* To do:
Word for word, please restate each record and pass over the pictures.

Items from a dataset
--*--

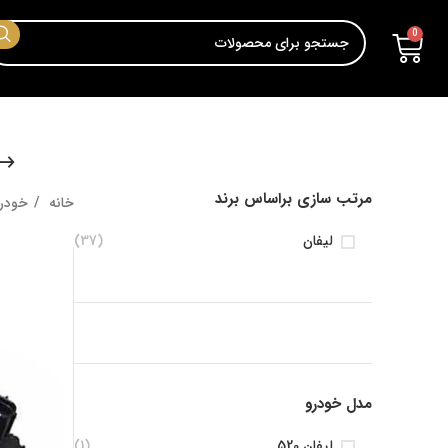
0
مرتب سازی براساس برند
خانه
خودر
لیفان
(37)
مدل خودرو
لیفان 520
(1)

--*--

* Solution to the problem:
0
مرتب سازی براساس برند
خانه
خودر
لیفان
(37)
مدل خودرو
لیفان 520
(1)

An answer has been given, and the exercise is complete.